### Task prompt
Repeat all of the data below word for word, keeping no images.

= = =

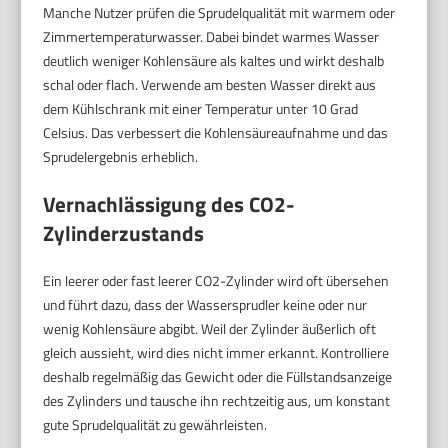
Manche Nutzer prüfen die Sprudelqualität mit warmem oder
Zimmertemperaturwasser. Dabei bindet warmes Wasser
deutlich weniger Kohlensäure als kaltes und wirkt deshalb
schal oder flach. Verwende am besten Wasser direkt aus
dem Kühlschrank mit einer Temperatur unter 10 Grad
Celsius. Das verbessert die Kohlensäureaufnahme und das
Sprudelergebnis erheblich.
Vernachlässigung des CO2-
Zylinderzustands
Ein leerer oder fast leerer CO2-Zylinder wird oft übersehen
und führt dazu, dass der Wassersprudler keine oder nur
wenig Kohlensäure abgibt. Weil der Zylinder äußerlich oft
gleich aussieht, wird dies nicht immer erkannt. Kontrolliere
deshalb regelmäßig das Gewicht oder die Füllstandsanzeige
des Zylinders und tausche ihn rechtzeitig aus, um konstant
gute Sprudelqualität zu gewährleisten.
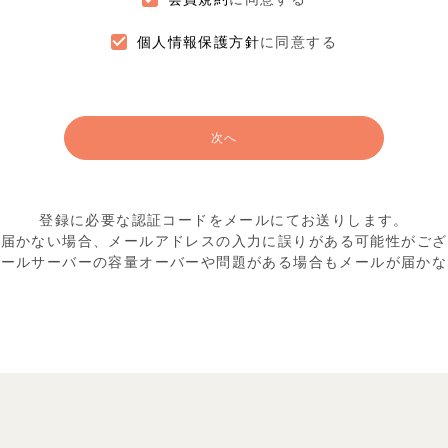
個人情報保護方針
に同意する
次へ
登録に必要な認証コードをメールにてお送りします。
が届かない場合、メールアドレスの入力に
誤りがある可能性がござ
メールサーバーの容量オーバーや
問題がある場合もメールが届かな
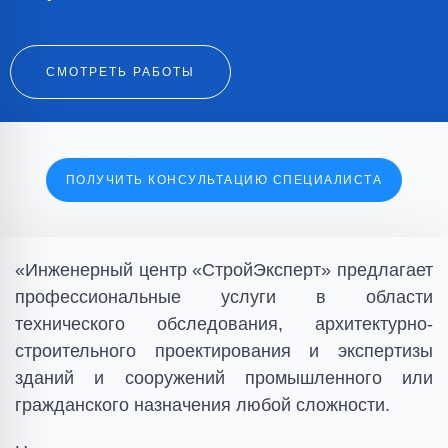
СМОТРЕТЬ РАБОТЫ
ПОЛУЧИТЬ КОНСУЛЬТАЦИЮ СПЕЦИАЛИСТА
«Инженерный центр «СтройЭксперт» предлагает
профессиональные услуги в области
технического обследования, архитектурно-
строительного проектирования и экспертизы
зданий и сооружений промышленного или
гражданского назначения любой сложности.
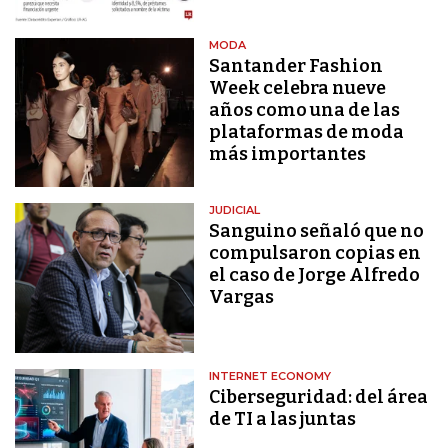
MODA
Santander Fashion
Week celebra nueve
años como una de las
plataformas de moda
más importantes
JUDICIAL
Sanguino señaló que no
compulsaron copias en
el caso de Jorge Alfredo
Vargas
INTERNET ECONOMY
Ciberseguridad: del área
de TI a las juntas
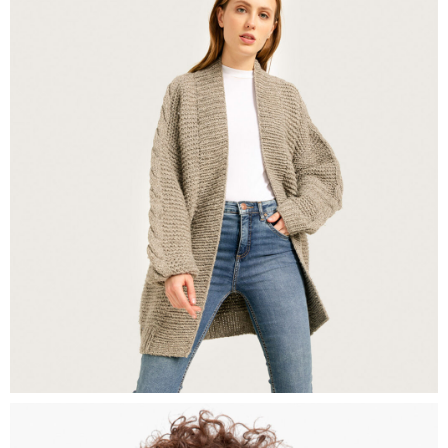
ACCESORIOS
3059
0
Detalle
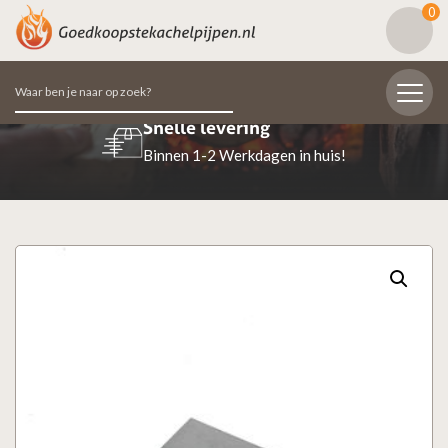
0
Zoeken
naar:
Beoordeeld met een 9.7
98% van de klanten beoordeeld ons positief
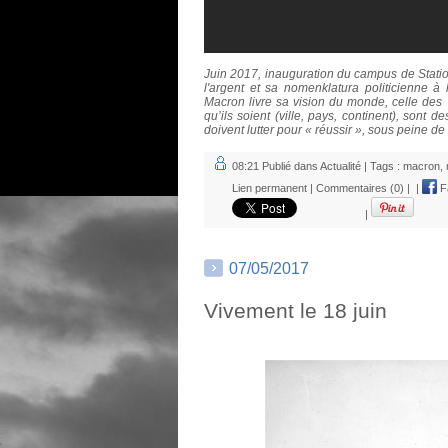
Juin 2017, inauguration du campus de Stati
l'argent et sa nomenklatura politicienne à
Macron livre sa vision du monde, celle des "é
qu’ils soient (ville, pays, continent), sont 
doivent lutter pour « réussir », sous peine de 
08:21 Publié dans
Actualité
| Tags :
macron
,
Lien permanent
|
Commentaires (0)
|
|
F
|
07/05/2017
Vivement le 18 juin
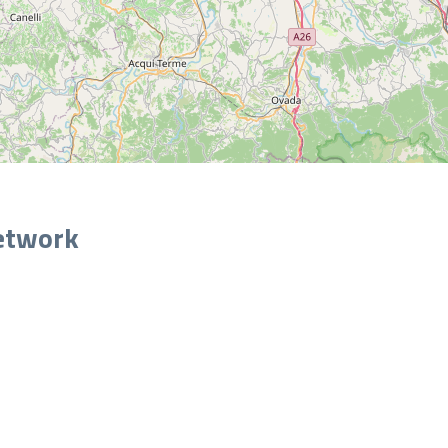
network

= = =

### Exercise output
Manche Nutzer prüfen die Sprudelqualität mit warmem oder
Zimmertemperaturwasser. Dabei bindet warmes Wasser
deutlich weniger Kohlensäure als kaltes und wirkt deshalb
schal oder flach. Verwende am besten Wasser direkt aus
dem Kühlschrank mit einer Temperatur unter 10 Grad
Celsius. Das verbessert die Kohlensäureaufnahme und das
Sprudelergebnis erheblich.
Vernachlässigung des CO2-
Zylinderzustands
Ein leerer oder fast leerer CO2-Zylinder wird oft übersehen
und führt dazu, dass der Wassersprudler keine oder nur
wenig Kohlensäure abgibt. Weil der Zylinder äußerlich oft
gleich aussieht, wird dies nicht immer erkannt. Kontrolliere
deshalb regelmäßig das Gewicht oder die Füllstandsanzeige
des Zylinders und tausche ihn rechtzeitig aus, um konstant
gute Sprudelqualität zu gewährleisten.
個人情報保護方針
に同意する
次へ
登録に必要な認証コードをメールにてお送りします。
が届かない場合、メールアドレスの入力に
誤りがある可能性がござ
メールサーバーの容量オーバーや
問題がある場合もメールが届かな
СМОТРЕТЬ РАБОТЫ
ПОЛУЧИТЬ КОНСУЛЬТАЦИЮ СПЕЦИАЛИСТА
«Инженерный центр «СтройЭксперт» предлагает
профессиональные услуги в области
технического обследования, архитектурно-
строительного проектирования и экспертизы
зданий и сооружений промышленного или
гражданского назначения любой сложности.
MODA
Santander Fashion
Week celebra nueve
años como una de las
plataformas de moda
más importantes
JUDICIAL
Sanguino señaló que no
compulsaron copias en
el caso de Jorge Alfredo
Vargas
INTERNET ECONOMY
Ciberseguridad: del área
de TI a las juntas
ACCESORIOS
3059
0
Detalle
0
Zoeken
naar:
Beoordeeld met een 9.7
98% van de klanten beoordeeld ons positief
Juin 2017, inauguration du campus de Stati
l'argent et sa nomenklatura politicienne à
Macron livre sa vision du monde, celle des "é
qu’ils soient (ville, pays, continent), sont 
doivent lutter pour « réussir », sous peine de 
08:21 Publié dans
Actualité
| Tags :
macron
,
Lien permanent
|
Commentaires (0)
|
|
F
|
07/05/2017
Vivement le 18 juin
network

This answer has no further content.